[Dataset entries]
========

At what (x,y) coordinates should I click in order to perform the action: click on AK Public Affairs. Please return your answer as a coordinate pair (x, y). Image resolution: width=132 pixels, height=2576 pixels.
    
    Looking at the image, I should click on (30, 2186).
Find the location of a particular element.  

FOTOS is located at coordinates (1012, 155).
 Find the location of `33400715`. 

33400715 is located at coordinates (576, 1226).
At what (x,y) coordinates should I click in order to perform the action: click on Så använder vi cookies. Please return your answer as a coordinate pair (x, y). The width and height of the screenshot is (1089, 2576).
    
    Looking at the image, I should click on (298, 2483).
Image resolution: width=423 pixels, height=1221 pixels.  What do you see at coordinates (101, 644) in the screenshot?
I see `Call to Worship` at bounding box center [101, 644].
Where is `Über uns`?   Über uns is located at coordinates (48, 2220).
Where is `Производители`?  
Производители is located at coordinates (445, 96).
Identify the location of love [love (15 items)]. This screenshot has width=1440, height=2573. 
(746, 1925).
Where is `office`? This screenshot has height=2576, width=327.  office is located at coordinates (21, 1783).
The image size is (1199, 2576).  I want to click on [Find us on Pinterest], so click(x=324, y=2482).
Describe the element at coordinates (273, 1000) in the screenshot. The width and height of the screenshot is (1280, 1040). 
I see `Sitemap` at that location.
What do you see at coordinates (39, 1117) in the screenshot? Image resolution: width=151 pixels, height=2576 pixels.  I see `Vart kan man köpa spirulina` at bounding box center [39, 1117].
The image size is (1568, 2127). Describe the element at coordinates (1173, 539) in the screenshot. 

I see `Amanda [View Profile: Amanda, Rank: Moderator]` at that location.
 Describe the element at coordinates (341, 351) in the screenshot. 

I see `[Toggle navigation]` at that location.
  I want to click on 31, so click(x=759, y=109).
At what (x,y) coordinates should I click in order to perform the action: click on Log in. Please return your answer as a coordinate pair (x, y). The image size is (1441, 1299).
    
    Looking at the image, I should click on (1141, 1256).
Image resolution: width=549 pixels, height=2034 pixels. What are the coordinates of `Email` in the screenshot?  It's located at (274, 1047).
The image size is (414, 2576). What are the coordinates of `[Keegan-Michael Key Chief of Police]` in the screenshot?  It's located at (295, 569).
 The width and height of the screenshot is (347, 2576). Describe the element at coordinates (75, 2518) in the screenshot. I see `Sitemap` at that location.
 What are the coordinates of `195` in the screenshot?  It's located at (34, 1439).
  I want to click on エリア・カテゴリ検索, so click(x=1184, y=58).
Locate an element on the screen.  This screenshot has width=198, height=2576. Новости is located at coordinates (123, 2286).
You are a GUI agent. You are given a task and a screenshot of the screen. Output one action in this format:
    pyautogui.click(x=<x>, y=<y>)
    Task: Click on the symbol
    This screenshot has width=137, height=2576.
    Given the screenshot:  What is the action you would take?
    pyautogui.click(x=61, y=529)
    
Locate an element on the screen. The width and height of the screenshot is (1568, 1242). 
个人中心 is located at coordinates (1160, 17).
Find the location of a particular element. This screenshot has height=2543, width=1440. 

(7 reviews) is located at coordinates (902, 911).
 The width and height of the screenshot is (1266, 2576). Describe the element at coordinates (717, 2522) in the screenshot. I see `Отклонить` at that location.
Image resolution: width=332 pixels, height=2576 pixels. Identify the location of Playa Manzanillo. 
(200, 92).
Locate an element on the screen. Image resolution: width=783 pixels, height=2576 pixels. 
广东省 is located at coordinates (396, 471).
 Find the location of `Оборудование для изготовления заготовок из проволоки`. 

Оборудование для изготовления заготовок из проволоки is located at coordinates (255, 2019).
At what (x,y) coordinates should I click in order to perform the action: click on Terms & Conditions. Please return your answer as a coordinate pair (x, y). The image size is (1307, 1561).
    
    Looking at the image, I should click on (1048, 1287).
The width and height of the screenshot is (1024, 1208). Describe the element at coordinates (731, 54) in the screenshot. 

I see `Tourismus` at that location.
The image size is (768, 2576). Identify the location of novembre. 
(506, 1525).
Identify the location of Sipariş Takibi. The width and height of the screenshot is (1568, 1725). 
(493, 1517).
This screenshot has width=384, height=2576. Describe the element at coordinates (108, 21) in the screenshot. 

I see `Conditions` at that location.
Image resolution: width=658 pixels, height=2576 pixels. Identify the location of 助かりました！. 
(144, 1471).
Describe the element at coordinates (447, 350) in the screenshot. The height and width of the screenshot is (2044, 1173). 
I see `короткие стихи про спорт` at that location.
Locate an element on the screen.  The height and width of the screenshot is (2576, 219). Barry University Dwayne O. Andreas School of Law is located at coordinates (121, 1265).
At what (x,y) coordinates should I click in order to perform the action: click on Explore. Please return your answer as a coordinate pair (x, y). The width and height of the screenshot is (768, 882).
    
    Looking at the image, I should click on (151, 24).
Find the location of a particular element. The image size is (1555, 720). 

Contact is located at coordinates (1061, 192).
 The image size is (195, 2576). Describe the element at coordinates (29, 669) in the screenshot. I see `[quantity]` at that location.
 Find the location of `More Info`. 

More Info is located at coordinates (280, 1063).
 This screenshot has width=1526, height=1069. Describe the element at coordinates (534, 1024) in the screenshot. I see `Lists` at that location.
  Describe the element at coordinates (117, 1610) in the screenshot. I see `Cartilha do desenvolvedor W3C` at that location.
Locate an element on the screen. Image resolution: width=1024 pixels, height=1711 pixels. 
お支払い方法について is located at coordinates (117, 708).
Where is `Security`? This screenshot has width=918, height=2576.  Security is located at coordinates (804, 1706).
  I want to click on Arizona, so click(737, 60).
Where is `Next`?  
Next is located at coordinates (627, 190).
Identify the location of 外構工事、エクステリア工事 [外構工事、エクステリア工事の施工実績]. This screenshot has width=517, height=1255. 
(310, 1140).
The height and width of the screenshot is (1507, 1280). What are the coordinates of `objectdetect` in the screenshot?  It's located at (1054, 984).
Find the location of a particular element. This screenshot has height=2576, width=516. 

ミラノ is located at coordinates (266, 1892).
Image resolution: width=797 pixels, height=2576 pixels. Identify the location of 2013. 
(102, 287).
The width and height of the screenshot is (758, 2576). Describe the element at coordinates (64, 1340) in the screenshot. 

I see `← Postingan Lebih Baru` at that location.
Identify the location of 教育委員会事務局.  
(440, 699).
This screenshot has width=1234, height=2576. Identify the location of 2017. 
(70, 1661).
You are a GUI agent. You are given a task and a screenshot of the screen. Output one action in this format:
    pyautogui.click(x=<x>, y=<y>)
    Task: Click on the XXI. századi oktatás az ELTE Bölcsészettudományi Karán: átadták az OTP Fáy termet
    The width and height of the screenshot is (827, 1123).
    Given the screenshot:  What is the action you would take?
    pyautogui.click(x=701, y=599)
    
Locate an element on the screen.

========

Each line of the data must be retyped exactly as written.

At what (x,y) coordinates should I click in order to perform the action: click on AK Public Affairs. Please return your answer as a coordinate pair (x, y). Image resolution: width=132 pixels, height=2576 pixels.
    
    Looking at the image, I should click on (30, 2186).
Find the location of a particular element.  

FOTOS is located at coordinates (1012, 155).
 Find the location of `33400715`. 

33400715 is located at coordinates (576, 1226).
At what (x,y) coordinates should I click in order to perform the action: click on Så använder vi cookies. Please return your answer as a coordinate pair (x, y). The width and height of the screenshot is (1089, 2576).
    
    Looking at the image, I should click on (298, 2483).
Image resolution: width=423 pixels, height=1221 pixels.  What do you see at coordinates (101, 644) in the screenshot?
I see `Call to Worship` at bounding box center [101, 644].
Where is `Über uns`?   Über uns is located at coordinates (48, 2220).
Where is `Производители`?  
Производители is located at coordinates (445, 96).
Identify the location of love [love (15 items)]. This screenshot has width=1440, height=2573. 
(746, 1925).
Where is `office`? This screenshot has height=2576, width=327.  office is located at coordinates (21, 1783).
The image size is (1199, 2576).  I want to click on [Find us on Pinterest], so click(x=324, y=2482).
Describe the element at coordinates (273, 1000) in the screenshot. The width and height of the screenshot is (1280, 1040). 
I see `Sitemap` at that location.
What do you see at coordinates (39, 1117) in the screenshot? Image resolution: width=151 pixels, height=2576 pixels.  I see `Vart kan man köpa spirulina` at bounding box center [39, 1117].
The image size is (1568, 2127). Describe the element at coordinates (1173, 539) in the screenshot. 

I see `Amanda [View Profile: Amanda, Rank: Moderator]` at that location.
 Describe the element at coordinates (341, 351) in the screenshot. 

I see `[Toggle navigation]` at that location.
  I want to click on 31, so click(x=759, y=109).
At what (x,y) coordinates should I click in order to perform the action: click on Log in. Please return your answer as a coordinate pair (x, y). The image size is (1441, 1299).
    
    Looking at the image, I should click on (1141, 1256).
Image resolution: width=549 pixels, height=2034 pixels. What are the coordinates of `Email` in the screenshot?  It's located at (274, 1047).
The image size is (414, 2576). What are the coordinates of `[Keegan-Michael Key Chief of Police]` in the screenshot?  It's located at (295, 569).
 The width and height of the screenshot is (347, 2576). Describe the element at coordinates (75, 2518) in the screenshot. I see `Sitemap` at that location.
 What are the coordinates of `195` in the screenshot?  It's located at (34, 1439).
  I want to click on エリア・カテゴリ検索, so click(x=1184, y=58).
Locate an element on the screen.  This screenshot has width=198, height=2576. Новости is located at coordinates (123, 2286).
You are a GUI agent. You are given a task and a screenshot of the screen. Output one action in this format:
    pyautogui.click(x=<x>, y=<y>)
    Task: Click on the symbol
    This screenshot has width=137, height=2576.
    Given the screenshot:  What is the action you would take?
    pyautogui.click(x=61, y=529)
    
Locate an element on the screen. The width and height of the screenshot is (1568, 1242). 
个人中心 is located at coordinates (1160, 17).
Find the location of a particular element. This screenshot has height=2543, width=1440. 

(7 reviews) is located at coordinates (902, 911).
 The width and height of the screenshot is (1266, 2576). Describe the element at coordinates (717, 2522) in the screenshot. I see `Отклонить` at that location.
Image resolution: width=332 pixels, height=2576 pixels. Identify the location of Playa Manzanillo. 
(200, 92).
Locate an element on the screen. Image resolution: width=783 pixels, height=2576 pixels. 
广东省 is located at coordinates (396, 471).
 Find the location of `Оборудование для изготовления заготовок из проволоки`. 

Оборудование для изготовления заготовок из проволоки is located at coordinates (255, 2019).
At what (x,y) coordinates should I click in order to perform the action: click on Terms & Conditions. Please return your answer as a coordinate pair (x, y). The image size is (1307, 1561).
    
    Looking at the image, I should click on (1048, 1287).
The width and height of the screenshot is (1024, 1208). Describe the element at coordinates (731, 54) in the screenshot. 

I see `Tourismus` at that location.
The image size is (768, 2576). Identify the location of novembre. 
(506, 1525).
Identify the location of Sipariş Takibi. The width and height of the screenshot is (1568, 1725). 
(493, 1517).
This screenshot has width=384, height=2576. Describe the element at coordinates (108, 21) in the screenshot. 

I see `Conditions` at that location.
Image resolution: width=658 pixels, height=2576 pixels. Identify the location of 助かりました！. 
(144, 1471).
Describe the element at coordinates (447, 350) in the screenshot. The height and width of the screenshot is (2044, 1173). 
I see `короткие стихи про спорт` at that location.
Locate an element on the screen.  The height and width of the screenshot is (2576, 219). Barry University Dwayne O. Andreas School of Law is located at coordinates (121, 1265).
At what (x,y) coordinates should I click in order to perform the action: click on Explore. Please return your answer as a coordinate pair (x, y). The width and height of the screenshot is (768, 882).
    
    Looking at the image, I should click on (151, 24).
Find the location of a particular element. The image size is (1555, 720). 

Contact is located at coordinates (1061, 192).
 The image size is (195, 2576). Describe the element at coordinates (29, 669) in the screenshot. I see `[quantity]` at that location.
 Find the location of `More Info`. 

More Info is located at coordinates (280, 1063).
 This screenshot has width=1526, height=1069. Describe the element at coordinates (534, 1024) in the screenshot. I see `Lists` at that location.
  Describe the element at coordinates (117, 1610) in the screenshot. I see `Cartilha do desenvolvedor W3C` at that location.
Locate an element on the screen. Image resolution: width=1024 pixels, height=1711 pixels. 
お支払い方法について is located at coordinates (117, 708).
Where is `Security`? This screenshot has width=918, height=2576.  Security is located at coordinates (804, 1706).
  I want to click on Arizona, so click(737, 60).
Where is `Next`?  
Next is located at coordinates (627, 190).
Identify the location of 外構工事、エクステリア工事 [外構工事、エクステリア工事の施工実績]. This screenshot has width=517, height=1255. 
(310, 1140).
The height and width of the screenshot is (1507, 1280). What are the coordinates of `objectdetect` in the screenshot?  It's located at (1054, 984).
Find the location of a particular element. This screenshot has height=2576, width=516. 

ミラノ is located at coordinates (266, 1892).
Image resolution: width=797 pixels, height=2576 pixels. Identify the location of 2013. 
(102, 287).
The width and height of the screenshot is (758, 2576). Describe the element at coordinates (64, 1340) in the screenshot. 

I see `← Postingan Lebih Baru` at that location.
Identify the location of 教育委員会事務局.  
(440, 699).
This screenshot has width=1234, height=2576. Identify the location of 2017. 
(70, 1661).
You are a GUI agent. You are given a task and a screenshot of the screen. Output one action in this format:
    pyautogui.click(x=<x>, y=<y>)
    Task: Click on the XXI. századi oktatás az ELTE Bölcsészettudományi Karán: átadták az OTP Fáy termet
    The width and height of the screenshot is (827, 1123).
    Given the screenshot:  What is the action you would take?
    pyautogui.click(x=701, y=599)
    
Locate an element on the screen.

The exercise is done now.